Additive manufacturing (AM) is revolutionizing manufacturing in conventional industries and will undoubtedly enable applications that have not yet been conceived.  AM is the collective name used to describe high energy, layer-by-layer processes. Subsets of AM include cold spray, stereolithographic (SLA) 3D printing, powder bed fusion (e.g. selective laser melting - SLM), fused deposition modeling (FDM), binder jetting, and direct energy deposition. Many of these processes rely on interacting with a metal powder including cold spray, metal printing (both SLM and binder jet printing), and SLA of ceramic filled resins.

 

SLM is a relatively mature additive manufacturing technology where a bed of metallic powder is melted by a laser or electron beam that moves along a predetermined path to build a metal part in a layer by layer process. Cold spray is less mature and involves depositing oxide-free metal powder in a supersonic gas stream to an existing part or substrate while avoiding the generation of residual stresses. Cold spray is most often used to repair specialized metal components that are cost-prohibitive to replace. SLA of ceramic filled resins remain relatively uncharted.

 

Additive approaches are finding their place in the general toolbox of industrial manufacturing.

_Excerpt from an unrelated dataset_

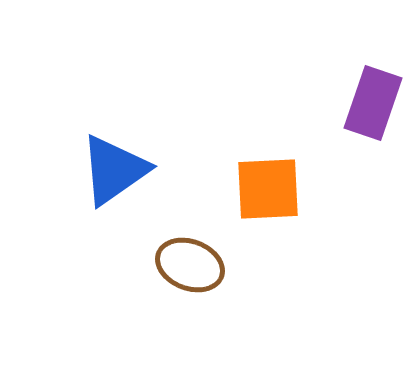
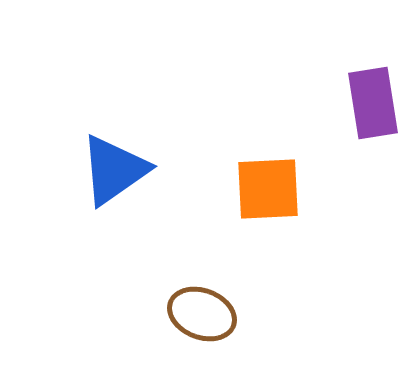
purple rectangle: rotated 28 degrees counterclockwise
brown ellipse: moved 12 px right, 49 px down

Still, there remain materials and applications that are dominated by casting or subtractive technologies which focus on bulk materials in which interfaces play a nominal role in the ultimate part. Instead, with the complexity and layer-by-layer approach of additive, interfaces abound! Continued success of powder-based additive manufacturing depends to a great extent on addressing the following grand standing challenge: Can the additional interfaces created with the additive process be transformed from a weakness into a strength?